Uitspraak van de vijfde meervoudige belastingkamer

op het hoger beroep van

ing. [belanghebbende] te [woonplaats] (hierna: belanghebbende)

tegen de uitspraak van de Rechtbank Gelderland van 13 februari 2024, nummer ARN 22/4861 en 22/5813, in het geding tussen belanghebbende en

de inspecteur van de Belastingdienst/Kantoor Belastingdienst PDB Den Haag (hierna: de Inspecteur)

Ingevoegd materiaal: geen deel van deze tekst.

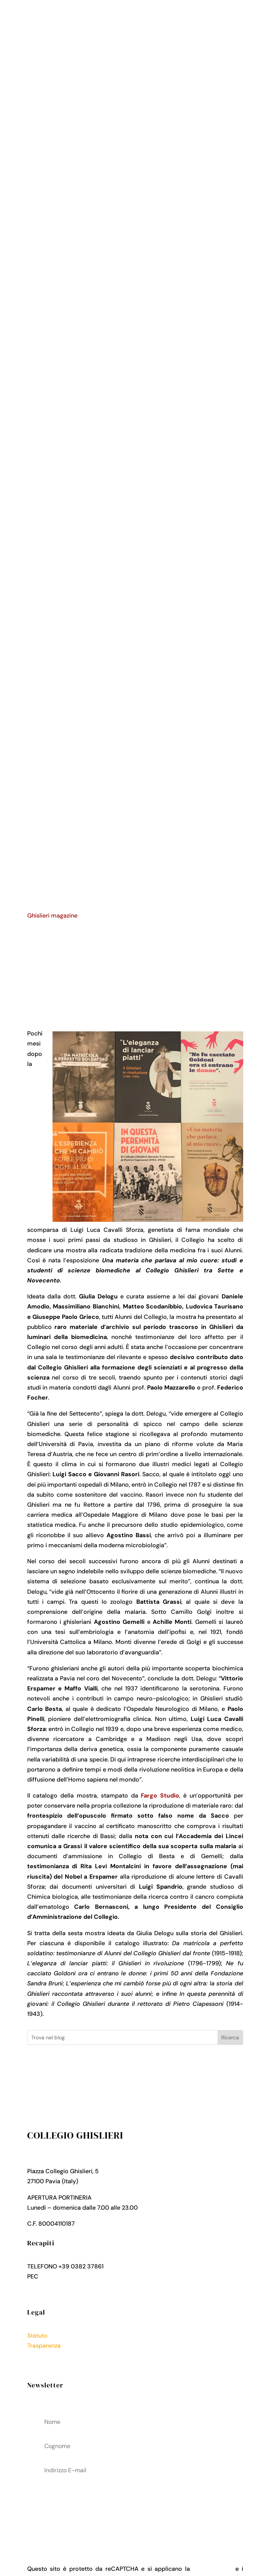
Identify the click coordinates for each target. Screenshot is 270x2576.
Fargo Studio (160, 1795)
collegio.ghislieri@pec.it (72, 2276)
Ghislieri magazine (52, 915)
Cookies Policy (47, 2366)
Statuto (37, 2335)
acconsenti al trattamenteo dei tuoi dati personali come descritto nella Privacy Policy (135, 2509)
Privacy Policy (46, 2356)
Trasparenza (44, 2345)
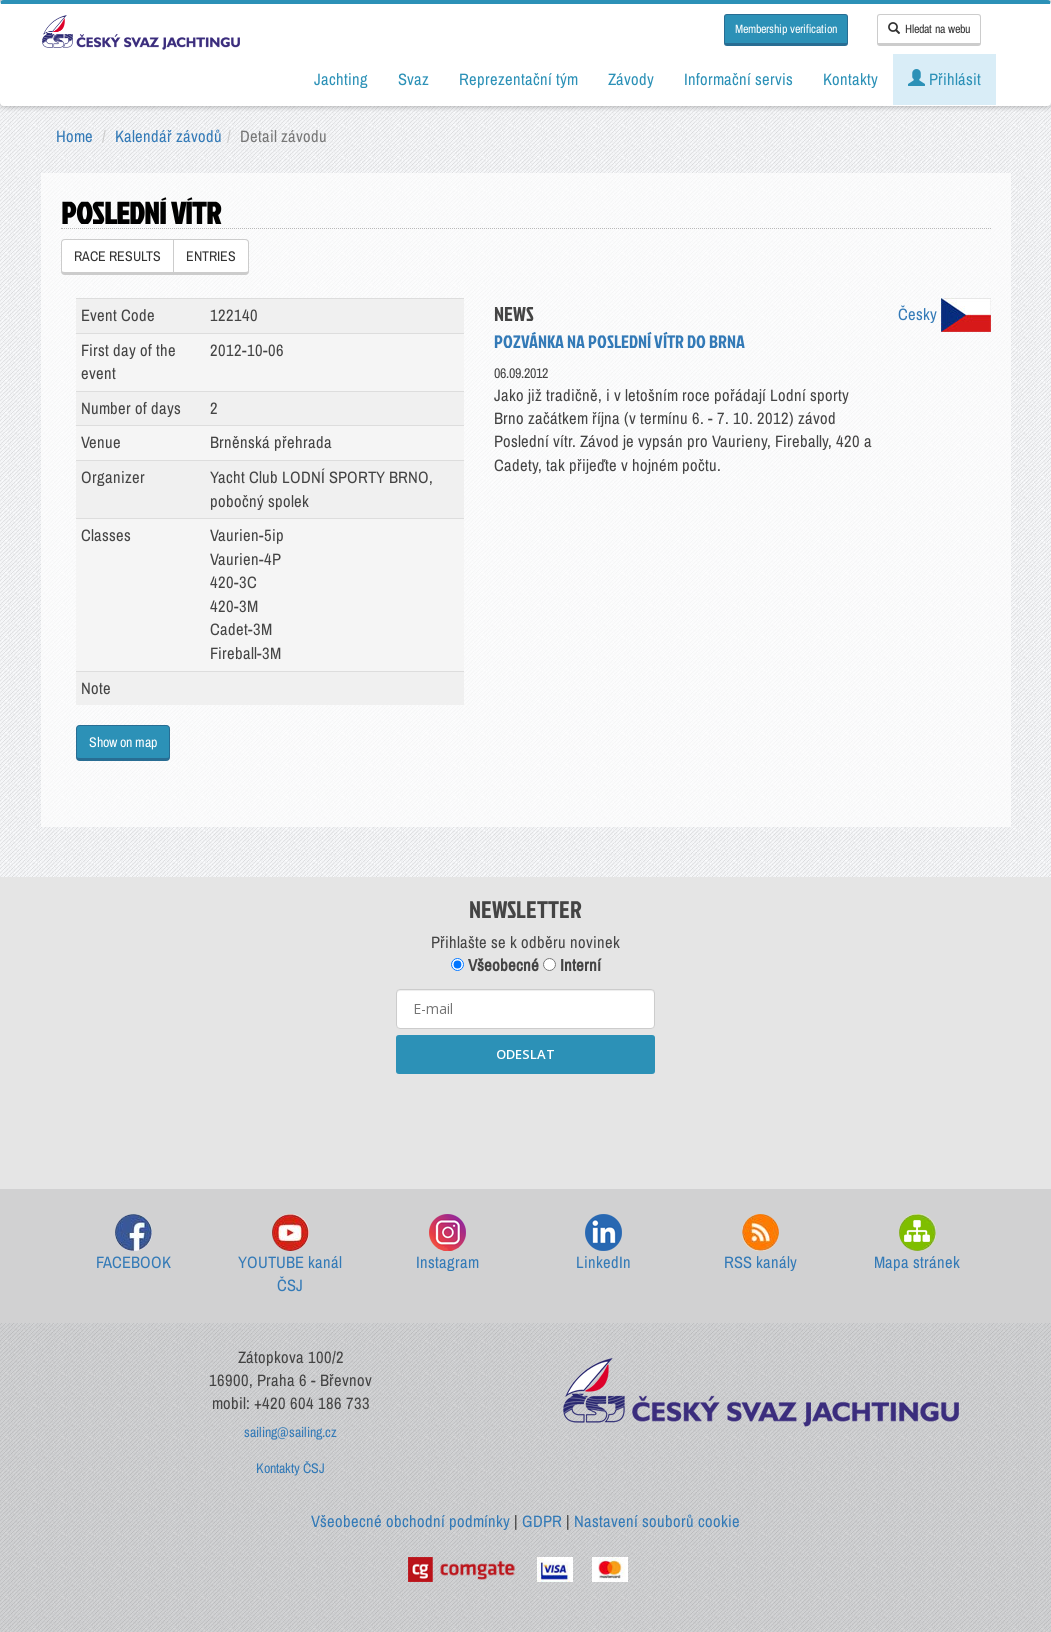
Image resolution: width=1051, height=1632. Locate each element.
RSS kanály (760, 1243)
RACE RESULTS (117, 256)
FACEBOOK (133, 1243)
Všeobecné (495, 965)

1 Ontstaan en loop van het geding

1.1.

Aan belanghebbende is voor het jaar 2018 een aanslag in de inkomstenbelasting/premie volksverzekeringen (IB/PVV) opgelegd naar een belastbaar inkomen uit werk en woning van € 45.497. Bij beschikkingen is € 779 belastingrente berekend en is een verzuimboete van € 368 opgelegd

1.2.

Aan belanghebbende is voor het jaar 2019 een aanslag in de inkomstenbelasting/premie volksverzekeringen (IB/PVV) opgelegd naar een belastbaar inkomen uit werk en woning van € 44.700. Bij beschikking is € 679 belastingrente berekend.

1.3.

De Inspecteur heeft bij uitspraken op bezwaar de bezwaren ongegrond verklaard.

1.4.

Belanghebbende is tegen die uitspraken in beroep gekomen bij de rechtbank Gelderland (hierna: de Rechtbank). De Rechtbank heeft de beroepen ongegrond verklaard en bepaald dat de Inspecteur en de Staat in totaal een bedrag van € 500 aan immateriële schade aan belanghebbende dienen te vergoeden, alsmede het voor de behandeling van de beroepen door belanghebbende betaalde griffierecht.

1.5.

Belanghebbende heeft tegen de uitspraak van de Rechtbank hoger beroep ingesteld. De Inspecteur heeft een verweerschrift ingediend.

1.6.

Het onderzoek ter zitting heeft plaatsgevonden op 6 augustus. Daarbij zijn verschenen en gehoord belanghebbende, alsmede [naam1] en [naam2] namens de Inspecteur.

1.7.

Bij brief van 16 september 2025 heeft belanghebbende nadere stukken overgelegd. Het Hof ziet hierin geen aanleiding om het onderzoek te heropenen.

2 Vaststaande feiten

2.1.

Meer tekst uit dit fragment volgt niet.